Migrating from WordPress to Hugo

In preparation for my move from WordPress to Hugo, I read a few blog posts on the subject to make sure I wouldn’t run into a brick wall. After all, Google had already indexed over 3000 posts covering the subject in detail so what could possibly go wrong?

Moving from WordPress to Hugo

My new Hugo based site on the left, my old WordPress installation sitting to the right.

Avoiding obvious pitfalls

My main concern regarding the migration from WordPress to Hugo was predominantly to avoid implementing a new URL structure. Such a change would trigger a re-indexing of my site with search engines and would also mess up my subscribers RSS feeds.

Spoiler: I would end up partially failing my most prioritized task.

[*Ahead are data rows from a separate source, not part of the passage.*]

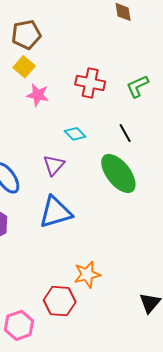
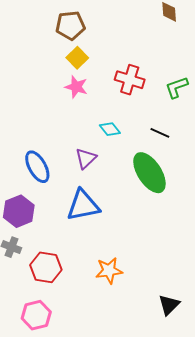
yellow square: (24, 67) -> (77, 58), moved
black line: (125, 133) -> (160, 133), turned -42
red hexagon: (60, 301) -> (46, 267), moved

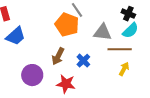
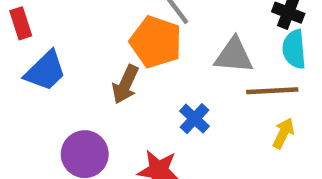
cyan semicircle: (130, 30) -> (294, 49), turned 132
brown arrow: (58, 56) -> (125, 84), moved

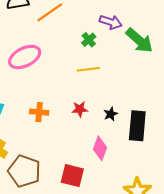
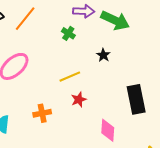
yellow line: (88, 69) -> (70, 77), moved
black star: (111, 114) -> (103, 55), moved

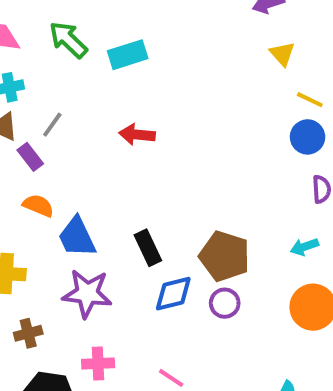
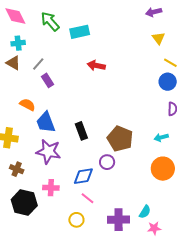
red arrow: (137, 135) -> (96, 66), moved
purple rectangle: (30, 157) -> (48, 80), moved
blue diamond: (173, 294) -> (83, 176), moved
purple circle: (225, 303) -> (107, 162), moved
brown cross: (28, 333) -> (17, 169), turned 32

Exporting content from WordPress

This process is already thoroughly documented on many different blogs, and there is also a section available on the topic on Hugo’s official website. Personally, I used the WordPress to Jekyll plugin, but I’ll leave it at that and dive straight into the unexpected issues I experienced.

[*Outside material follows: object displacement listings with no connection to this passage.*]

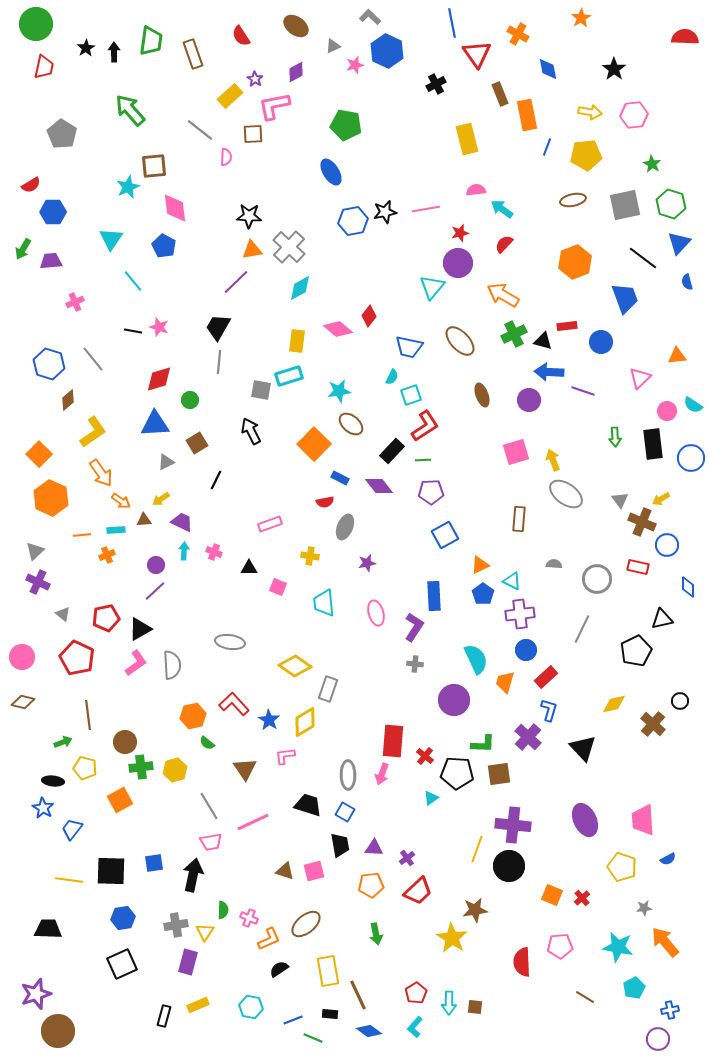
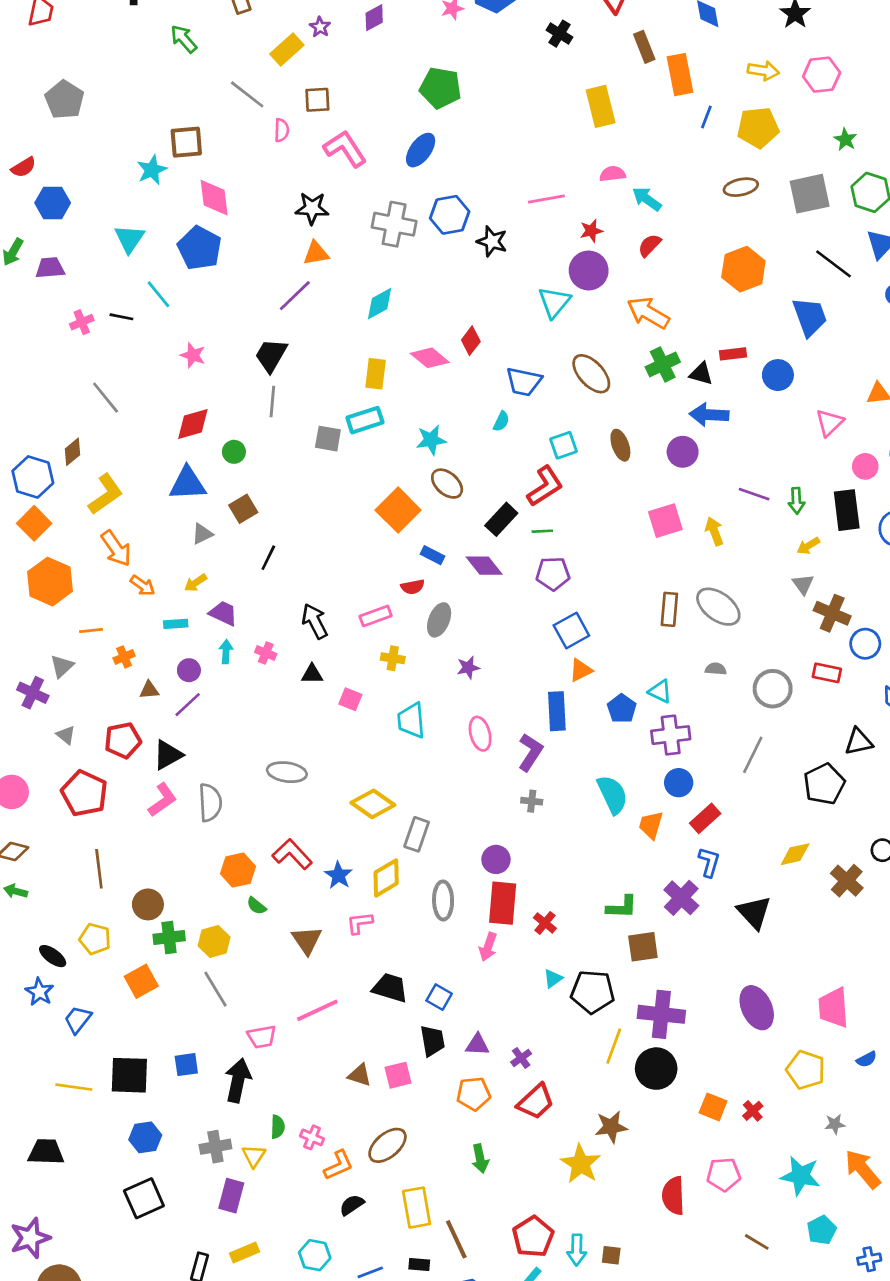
black cross: (436, 84) -> (560, 34), turned -30
pink L-shape: (274, 106) -> (345, 149), moved, turned 68
green arrow: (130, 110) -> (184, 39), moved, size x0.7
blue ellipse: (331, 172) -> (421, 150), turned 68
black star: (385, 212) -> (492, 241), moved, turned 30
blue pentagon: (164, 246) -> (200, 248), size x1.4
gray cross: (289, 247) -> (394, 224), moved, turned -32
black line: (133, 331) -> (121, 317), moved
blue hexagon: (49, 364) -> (33, 477), moved
purple line: (583, 391) -> (754, 494), moved
cyan square: (411, 395) -> (563, 445), moved
black arrow: (251, 431) -> (315, 621), moved
gray ellipse: (566, 494) -> (718, 607), moved
yellow arrow: (661, 499) -> (808, 546), moved
brown triangle: (144, 520) -> (149, 690), moved
pink rectangle: (270, 524) -> (376, 616), moved
cyan rectangle: (116, 530) -> (176, 624), moved
gray triangle: (35, 551) -> (62, 666), moved
orange triangle: (480, 565) -> (581, 670), moved
purple circle: (454, 700) -> (496, 859), moved, size x0.7
green arrow: (63, 742) -> (16, 891), moved, turned -144
black pentagon: (457, 773) -> (593, 992), moved
gray ellipse: (348, 775) -> (443, 900), moved
black ellipse: (53, 781) -> (53, 956), turned 30
gray line: (209, 806) -> (215, 989), moved
red pentagon: (416, 993) -> (533, 1237), size x1.4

With WordPress, I deploy the “month and name” structure, actually written as /%year%/%monthnum%/%postname%/, so the first order of business was to replicate that setting in Hugo.

Looking at the Hugo documentation, the solution was as simple as adding the following setting to the default site configuration:

# config.toml 
[permalinks]
  posts = "/:year/:month/:title/"

This change worked as intended, or so I initially believed at first glance. However, there are subtle differences between how WordPress and Hugo handle unreserved characters in a URI.

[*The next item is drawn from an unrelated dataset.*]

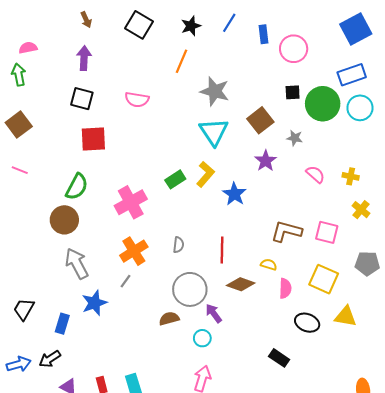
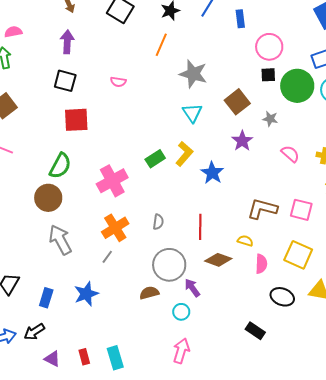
pink circle: (294, 49) -> (269, 47), moved
pink semicircle: (137, 100) -> (118, 82), size x0.7
cyan triangle: (214, 132) -> (192, 113), size x0.7
blue star: (94, 303) -> (86, 294), moved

For instance, WordPress will replace any occurrence of the period (.) character with a dash (-) if found inside of a word in the title. Hugo on the other hand preserves it. A great number of my permalinks contain version numbers and thus an unintentional mess was already at hand:

# Hugo canonical url
/2019/03/how-to-enable-tls-1.3-on-gentoo-linux/

# WordPress canonical url
/2019/03/how-to-enable-tls-1-3-on-gentoo-linux/

In addition to getting HTTP 404 (not found) errors from search engine traffic, this blunder also had the effect of feeding duplicated content to feed readers:

RSS - Duplicate URLS

An additional canonical URL introduces duplicate content to the RSS feed.

The rather simple solution to this problem was to specify the permalink (url) manually in the front matter and thus the old links were restored:

title: "How to enable TLS 1.3 on Gentoo Linux"
url: /2019/03/how-to-enable-tls-1-3-on-gentoo-linux/

Rewrite rules

Both Hugo and WordPress adds tags and categories as default taxonomies. However, Hugo constructs its URLs using the plural form, while WordPress uses the singular form:

# Hugo
https://blog.paranoidpenguin.net/categories/android/
https://blog.paranoidpenguin.net/tags/android/
https://blog.paranoidpenguin.net/index.xml (rss)

# WordPress
https://blog.paranoidpenguin.net/category/android/
https://blog.paranoidpenguin.net/tag/android/
https://blog.paranoidpenguin.net/feed/ (rss)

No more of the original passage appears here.